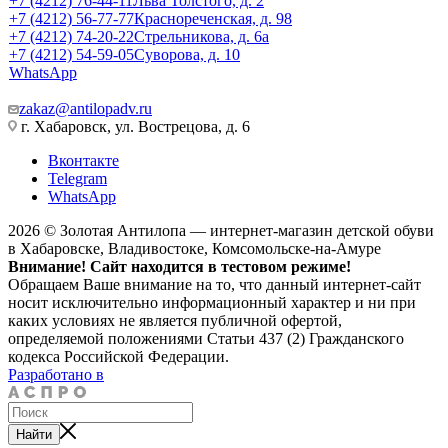
+7 (4212) 76-44-11
Льва Толстого, д. 2
+7 (4212) 56-77-77
Краснореченская, д. 98
+7 (4212) 74-20-22
Стрельникова, д. 6а
+7 (4212) 54-59-05
Суворова, д. 10
WhatsApp
zakaz@antilopadv.ru
г. Хабаровск, ул. Вострецова, д. 6
Вконтакте
Telegram
WhatsApp
2026 © Золотая Антилопа — интернет-магазин детской обуви
в Хабаровске, Владивостоке, Комсомольске-на-Амуре
Внимание! Сайт находится в тестовом режиме!
Обращаем Ваше внимание на то, что данный интернет-сайт
носит исключительно информационный характер и ни при
каких условиях не является публичной офертой,
определяемой положениями Статьи 437 (2) Гражданского
кодекса Российской Федерации.
Разработано в
Найти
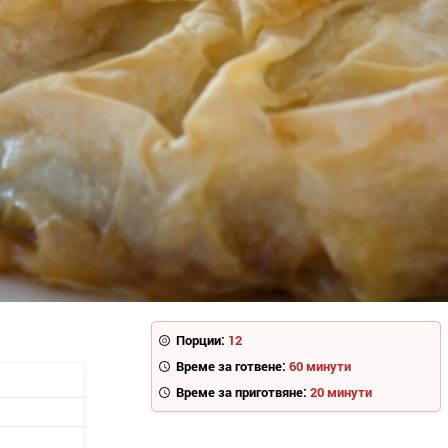
Порции:
12
Време за готвене:
60 минути
Време за приготвяне:
20 минути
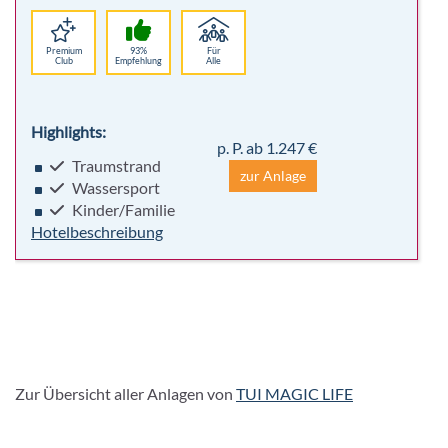
Premium
93%
Für
Club
Empfehlung
Alle
Highlights:
p. P. ab 1.247 €
Traumstrand
zur Anlage
Wassersport
Kinder/Familie
Hotelbeschreibung
Zur Übersicht aller Anlagen von
TUI MAGIC LIFE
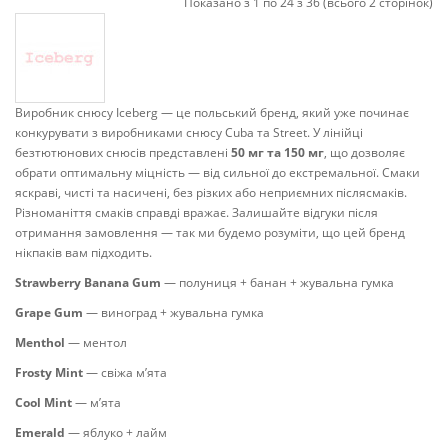
Показано з 1 по 24 з 36 (всього 2 сторінок)
Виробник снюсу Iceberg — це польський бренд, який уже починає
конкурувати з виробниками снюсу Cuba та Street. У лінійці
безтютюнових снюсів представлені
50 мг та 150 мг
, що дозволяє
обрати оптимальну міцність — від сильної до екстремальної. Смаки
яскраві, чисті та насичені, без різких або неприємних післясмаків.
Різноманіття смаків справді вражає. Залишайте відгуки після
отримання замовлення — так ми будемо розуміти, що цей бренд
нікпаків вам підходить.
Strawberry Banana Gum
— полуниця + банан + жувальна гумка
Grape Gum
— виноград + жувальна гумка
Menthol
— ментол
Frosty Mint
— свіжа м’ята
Cool Mint
— м’ята
Emerald
— яблуко + лайм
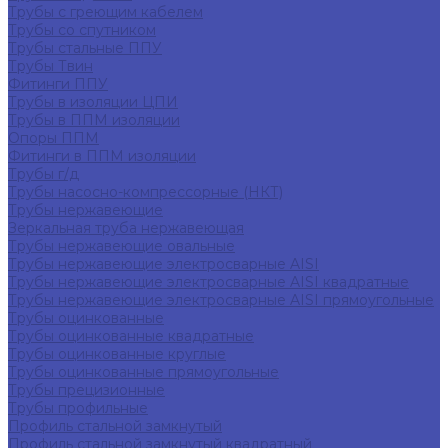
Трубы с греющим кабелем
Трубы со спутником
Трубы стальные ППУ
Трубы Твин
Фитинги ППУ
Трубы в изоляции ЦПИ
Трубы в ППМ изоляции
Опоры ППМ
Фитинги в ППМ изоляции
Трубы г/д
Трубы насосно-компрессорные (НКТ)
Трубы нержавеющие
Зеркальная труба нержавеющая
Трубы нержавеющие овальные
Трубы нержавеющие электросварные AISI
Трубы нержавеющие электросварные AISI квадратные
Трубы нержавеющие электросварные AISI прямоугольные
Трубы оцинкованные
Трубы оцинкованные квадратные
Трубы оцинкованные круглые
Трубы оцинкованные прямоугольные
Трубы прецизионные
Трубы профильные
Профиль стальной замкнутый
Профиль стальной замкнутый квадратный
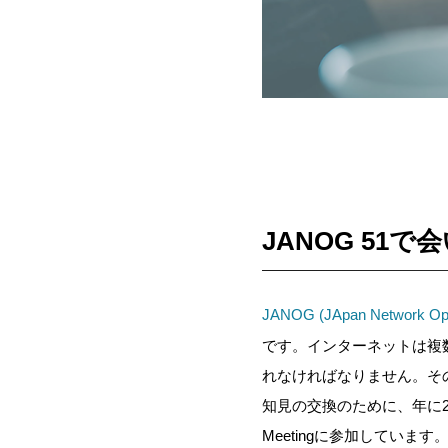
JANOG 51
JANOG (JApan Network Ope
です。インターネットは複
れなければなりません。そ
知見の交換のために、年に2
Meetingに参加しています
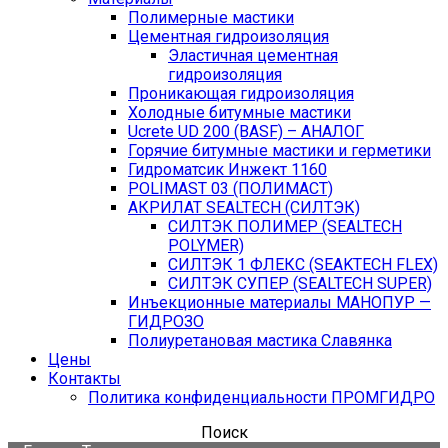
Полимерные мастики
Цементная гидроизоляция
Эластичная цементная
гидроизоляция
Проникающая гидроизоляция
Холодные битумные мастики
Ucrete UD 200 (BASF) – АНАЛОГ
Горячие битумные мастики и герметики
Гидроматсик Инжект 1160
POLIMAST 03 (ПОЛИМАСТ)
АКРИЛАТ SEALTECH (СИЛТЭК)
СИЛТЭК ПОЛИМЕР (SEALTECH
POLYMER)
СИЛТЭК 1 ФЛЕКС (SEAKTECH FLEX)
СИЛТЭК СУПЕР (SEALTECH SUPER)
Инъекционные материалы МАНОПУР —
ГИДРОЗО
Полиуретановая мастика Славянка
Цены
Контакты
Политика конфиденциальности ПРОМГИДРО
Поиск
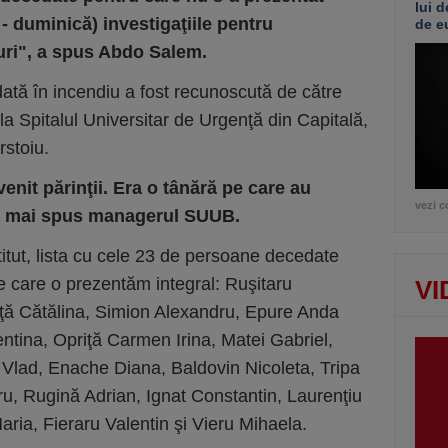
lui d
- duminică) investigaţiile pentru
de e
duri", a spus Abdo Salem.
tă în incendiu a fost recunoscută de către
 la Spitalul Universitar de Urgenţă din Capitală,
rstoiu.
u venit părinţii. Era o tânără pe care au
vezi c
a mai spus managerul SUUB.
stitut, lista cu cele 23 de persoane decedate
 pe care o prezentăm integral: Ruşitaru
VI
ţă Cătălina, Simion Alexandru, Epure Anda
ntina, Opriţă Carmen Irina, Matei Gabriel,
 Vlad, Enache Diana, Baldovin Nicoleta, Tripa
u, Rugină Adrian, Ignat Constantin, Laurenţiu
ria, Fieraru Valentin şi Vieru Mihaela.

● About this task
In the entries above, which lines run from the one with "яблуко + лайм" up to and including the one with "Vlad, Enache Diana, Baldovin Nicoleta, Tripa"? Write them out exactly, without the pictures.

● Solution for this exercise
— яблуко + лайм
Трубы с греющим кабелем
Трубы со спутником
Трубы стальные ППУ
Трубы Твин
Фитинги ППУ
Трубы в изоляции ЦПИ
Трубы в ППМ изоляции
Опоры ППМ
Фитинги в ППМ изоляции
Трубы г/д
Трубы насосно-компрессорные (НКТ)
Трубы нержавеющие
Зеркальная труба нержавеющая
Трубы нержавеющие овальные
Трубы нержавеющие электросварные AISI
Трубы нержавеющие электросварные AISI квадратные
Трубы нержавеющие электросварные AISI прямоугольные
Трубы оцинкованные
Трубы оцинкованные квадратные
Трубы оцинкованные круглые
Трубы оцинкованные прямоугольные
Трубы прецизионные
Трубы профильные
Профиль стальной замкнутый
Профиль стальной замкнутый квадратный
JANOG 51
JANOG (JApan Network Ope
です。インターネットは複
れなければなりません。そ
知見の交換のために、年に2
Meetingに参加しています
Полимерные мастики
Цементная гидроизоляция
Эластичная цементная
гидроизоляция
Проникающая гидроизоляция
Холодные битумные мастики
Ucrete UD 200 (BASF) – АНАЛОГ
Горячие битумные мастики и герметики
Гидроматсик Инжект 1160
POLIMAST 03 (ПОЛИМАСТ)
АКРИЛАТ SEALTECH (СИЛТЭК)
СИЛТЭК ПОЛИМЕР (SEALTECH
POLYMER)
СИЛТЭК 1 ФЛЕКС (SEAKTECH FLEX)
СИЛТЭК СУПЕР (SEALTECH SUPER)
Инъекционные материалы МАНОПУР —
ГИДРОЗО
Полиуретановая мастика Славянка
Цены
Контакты
Политика конфиденциальности ПРОМГИДРО
Поиск
lui d
- duminică) investigaţiile pentru
de e
duri", a spus Abdo Salem.
tă în incendiu a fost recunoscută de către
 la Spitalul Universitar de Urgenţă din Capitală,
rstoiu.
u venit părinţii. Era o tânără pe care au
vezi c
a mai spus managerul SUUB.
stitut, lista cu cele 23 de persoane decedate
 pe care o prezentăm integral: Ruşitaru
VI
ţă Cătălina, Simion Alexandru, Epure Anda
ntina, Opriţă Carmen Irina, Matei Gabriel,
 Vlad, Enache Diana, Baldovin Nicoleta, Tripa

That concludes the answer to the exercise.